Our objective is to develop a model using the training dataset to predict the relevance of each observation in the test dataset.
- Clone the repository and navigate to the RLPruner working directory
git clone https://github.com/Beryex/URL-Relevance-Prediction.git
cd URL-Relevance-Prediction
- Set up environment
pip install -r requirements.txt
We have implemented multiple dataset preprocessing and data mining methods, experimented with them and tried to find the true relationships between the 10 attributes and the relevance.
For traditional methods, boosting has shown the best results and we have recorded the effect of dataset preprocessing on boosting with the optimal hyperparameters.

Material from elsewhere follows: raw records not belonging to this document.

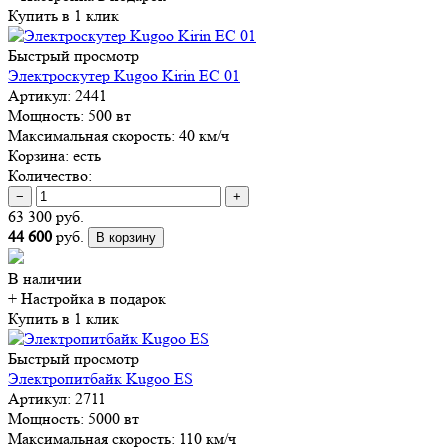
Купить в 1 клик
Быстрый просмотр
Электроскутер Kugoo Kirin EC 01
Артикул:
2441
Мощность:
500 вт
Максимальная скорость:
40 км/ч
Корзина:
есть
Количество:
−
+
63 300 руб.
44 600
руб.
В корзину
В наличии
+ Настройка
в подарок
Купить в 1 клик
Быстрый просмотр
Электропитбайк Kugoo ES
Артикул:
2711
Мощность:
5000 вт
Максимальная скорость:
110 км/ч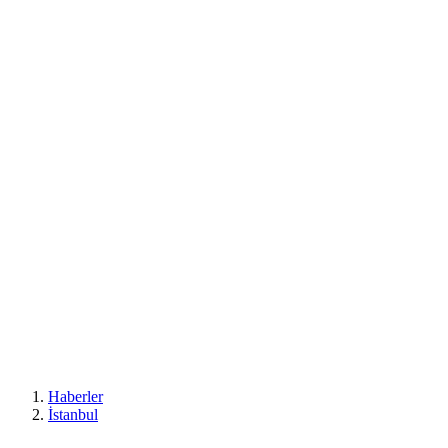
Haberler
İstanbul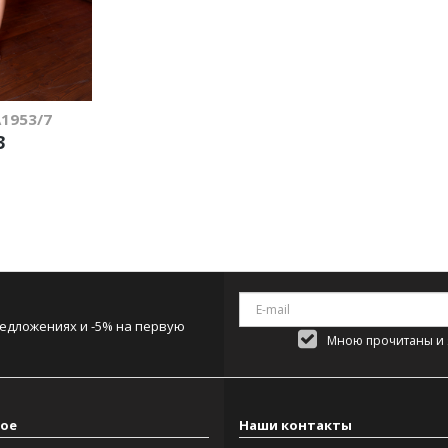
1953/7
3
редложениях и -5% на первую
Мною прочитаны и я
ое
Наши контакты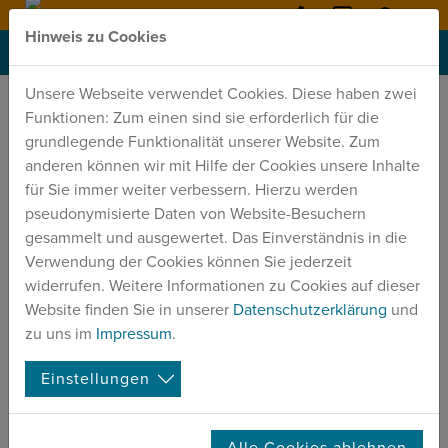
Hinweis zu Cookies
0351
kontakt
@
sportp
MENU
8009971
dresden.de
Unsere Webseite verwendet Cookies. Diese haben zwei
Funktionen: Zum einen sind sie erforderlich für die
HERZLICH WILLKOMMEN
grundlegende Funktionalität unserer Website. Zum
IN DER SPORTPENSION
anderen können wir mit Hilfe der Cookies unsere Inhalte
für Sie immer weiter verbessern. Hierzu werden
DRESDEN
pseudonymisierte Daten von Website-Besuchern
Ruhig gelegen am Rande der
gesammelt und ausgewertet. Das Einverständnis in die
Verwendung der Cookies können Sie jederzeit
Dresdner Heide
widerrufen. Weitere Informationen zu Cookies auf dieser
und doch zentrumsnah
Website finden Sie in unserer
Datenschutzerklärung
und
zu uns im
Impressum
.
Einstellungen
ÜBERNACHTEN
im Hotelstandard
Alle Cookies ablehnen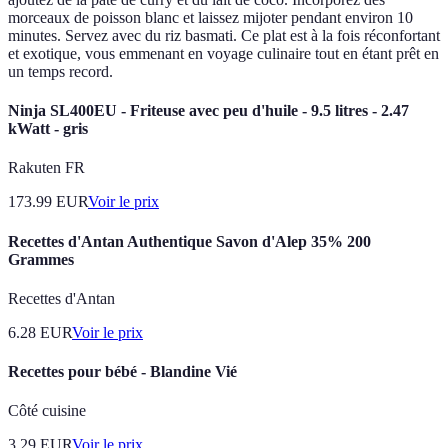
morceaux de poisson blanc et laissez mijoter pendant environ 10
minutes. Servez avec du riz basmati. Ce plat est à la fois réconfortant
et exotique, vous emmenant en voyage culinaire tout en étant prêt en
un temps record.
Ninja SL400EU - Friteuse avec peu d'huile - 9.5 litres - 2.47
kWatt - gris
Rakuten FR
173.99
EUR
Voir le prix
Recettes d'Antan Authentique Savon d'Alep 35% 200
Grammes
Recettes d'Antan
6.28
EUR
Voir le prix
Recettes pour bébé - Blandine Vié
Côté cuisine
3.29
EUR
Voir le prix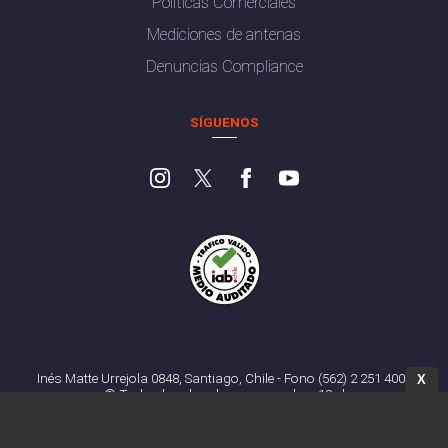
Políticas Comerciales
Mediciones de antenas
Denuncias Compliance
SÍGUENOS
Inés Matte Urrejola 0848, Santiago, Chile - Fono (562) 2 251 4000
X
© Todos los derechos reservados. 13.cl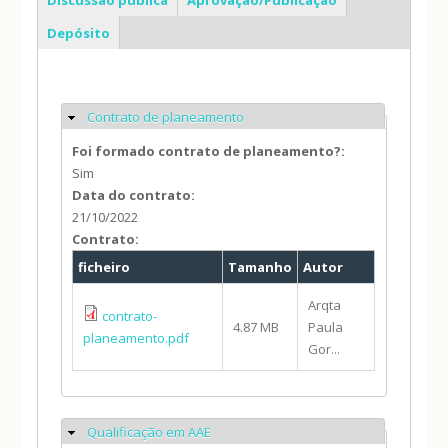
Depósito
Contrato de planeamento
Ocultar
Foi formado contrato de planeamento?:
Sim
Data do contrato:
21/10/2022
Contrato:
ficheiro
Tamanho
Autor
Arqta
contrato-
4.87 MB
Paula
planeamento.pdf
Gor...
Qualificação em AAE
Ocultar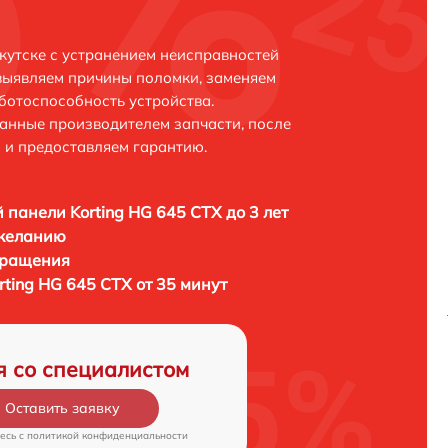
кутске с устранением неисправностей
выявляем причины поломки, заменяем
ботоспособность устройства.
анные производителем запчасти, после
 и предоставляем гарантию.
 панели Korting HG 645 CTX до 3 лет
 желанию
бращения
ting HG 645 CTX от 35 минут
я со специалистом
Оставить заявку
есь c
политикой конфиденциальности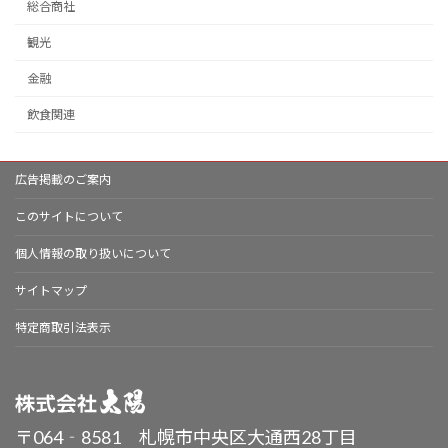
総合商社
観光
金融
飲食関連
広告掲載のご案内
このサイトについて
個人情報の取り扱いについて
サイトマップ
特定商取引法表示
〒064‐8581 札幌市中央区大通西28丁目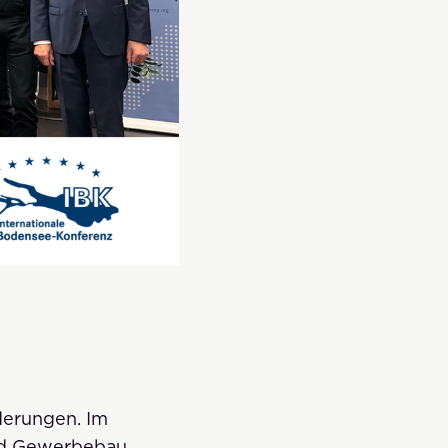
derungen. Im
nd Gewerbebau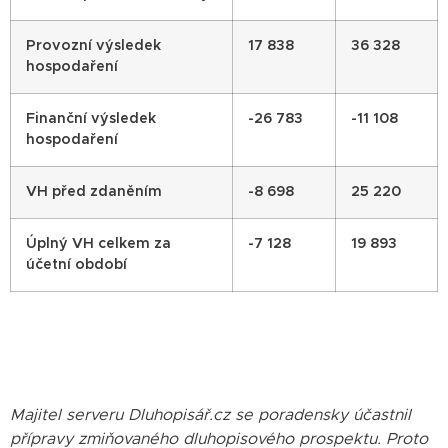
Provozní výsledek
17 838
36 328
hospodaření
Finanční výsledek
-26 783
-11 108
hospodaření
VH před zdaněním
-8 698
25 220
Úplný VH celkem za
-7 128
19 893
účetní období
Majitel serveru Dluhopisář.cz se poradensky účastnil
přípravy zmiňovaného dluhopisového prospektu. Proto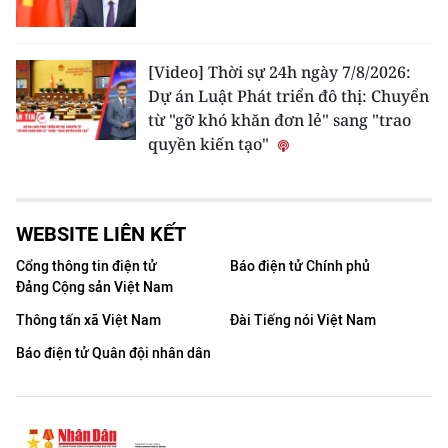
[Video] Thời sự 24h ngày 7/8/2026:
Dự án Luật Phát triển đô thị: Chuyển
từ "gỡ khó khăn đơn lẻ" sang "trao
quyền kiến tạo"
WEBSITE LIÊN KẾT
Cổng thông tin điện tử
Báo điện tử Chính phủ
Đảng Cộng sản Việt Nam
Thông tấn xã Việt Nam
Đài Tiếng nói Việt Nam
Báo điện tử Quân đội nhân dân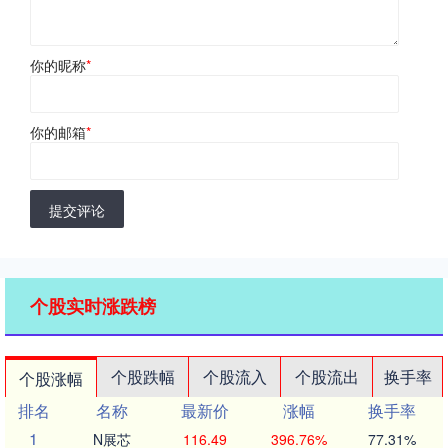
你的昵称
*
你的邮箱
*
提交评论
个股实时涨跌榜
个股跌幅
个股流入
个股流出
换手率
个股涨幅
排名
名称
最新价
涨幅
换手率
1
N展芯
116.49
396.76%
77.31%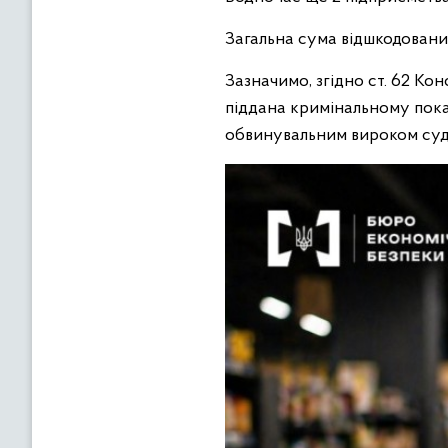
Загальна сума відшкодовани
Зазначимо, згідно ст. 62 Ко
піддана кримінальному пока
обвинувальним вироком суд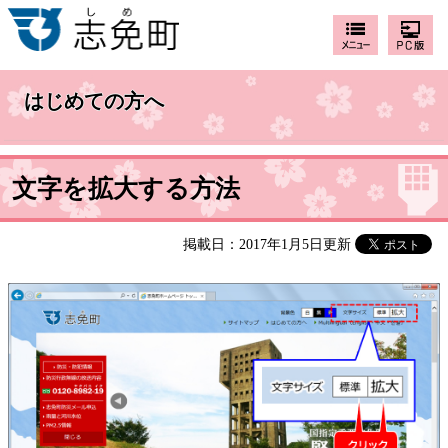
はじめての方へ
文字を拡大する方法
掲載日：2017年1月5日更新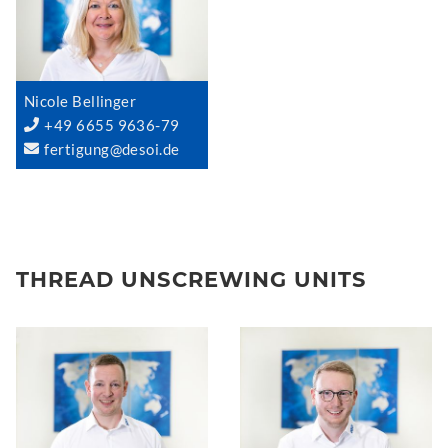
Nicole Bellinger
+49 6655 9636-79
fertigung@desoi.de
THREAD UNSCREWING UNITS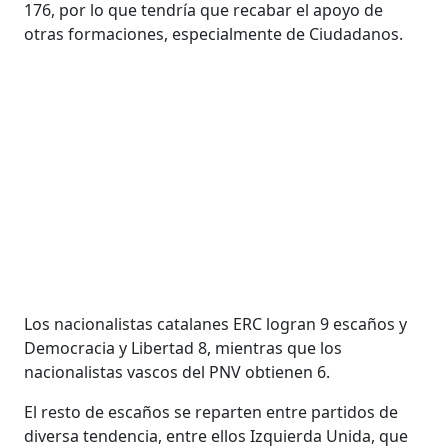
176, por lo que tendría que recabar el apoyo de
otras formaciones, especialmente de Ciudadanos.
Los nacionalistas catalanes ERC logran 9 escaños y
Democracia y Libertad 8, mientras que los
nacionalistas vascos del PNV obtienen 6.
El resto de escaños se reparten entre partidos de
diversa tendencia, entre ellos Izquierda Unida, que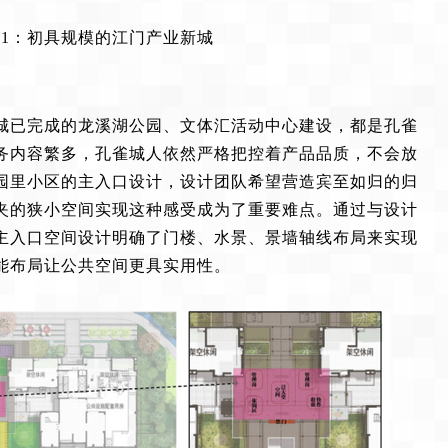
1：初具规模的江门产业新城
城已完成的龙溪湖公园、文体汇活动中心建设，都是孔雀
务内容繁多，孔雀城人依然严格把控着产品品质，不会放
园里小区的主入口设计，设计团队希望营造宾至如归的归
夹的狭小空间实现这种感受成为了重要难点。通过与设计
主入口空间设计明确了门楼、水景、景墙轴线布局来实现
能布局让公共空间更具实用性。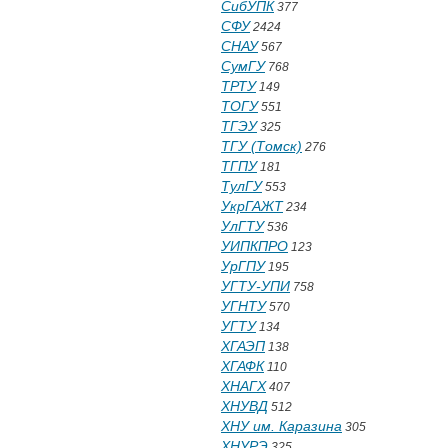
СибУПК
377
СФУ
2424
СНАУ
567
СумГУ
768
ТРТУ
149
ТОГУ
551
ТГЭУ
325
ТГУ (Томск)
276
ТГПУ
181
ТулГУ
553
УкрГАЖТ
234
УлГТУ
536
УИПКПРО
123
УрГПУ
195
УГТУ-УПИ
758
УГНТУ
570
УГТУ
134
ХГАЭП
138
ХГАФК
110
ХНАГХ
407
ХНУВД
512
ХНУ им. Каразина
305
ХНУРЭ
325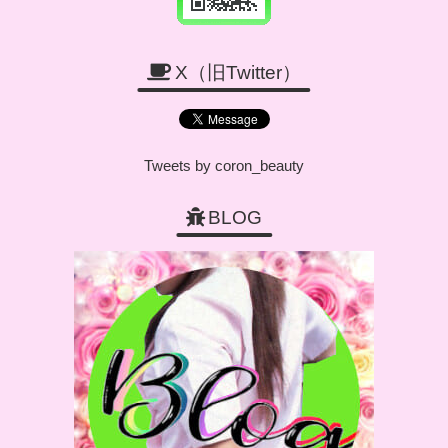
X（旧Twitter）
Tweets by coron_beauty
BLOG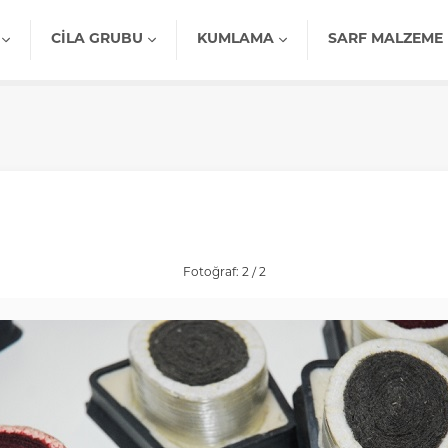
CILA GRUBU
KUMLAMA
SARF MALZEME
Fotoğraf: 2 / 2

Standardize | Remove Sig5 | Remove Outlier | Kernel Methods | Apply PCA | CV Average Accuracy | Test Accuracy |
---|---|---|---|---|---|---|
No | No | No | No | No | 66.83 | 67.43 |
No | No | No | No | Yes | 58.83 | N/A |
Yes | No | No | No | Yes | 65.97 | N/A |
Yes | No | Yes | No | No | 66.73 | N/A |
Yes | No | No | Yes | No | 66.73 | N/A |
Yes | No | No | Yes | Yes | 65.87 | N/A |
Yes | Yes | No | No | No | 66.73 | 68.25 |
Yes | Yes | Yes | No | No | 66.64 | 67.53 |
Yes | Yes | No | Yes | No | 66.58 | N/A |
We observed that removing outliers (despite eliminating only 23 samples in total) resulted in performance declines across all models. We hypothesize that these outliers represent high-leverage extreme cases that are beneficial for the model's fitting. Additionally, using degree-2 kernel methods to add features also led to performance degradation, possibly due to the interference of redundant features with the model's fitting. Similarly, applying PCA did not improve model performance, which we attribute to the loss of original information when the attributes were linearly mapped into an orthogonal feature space.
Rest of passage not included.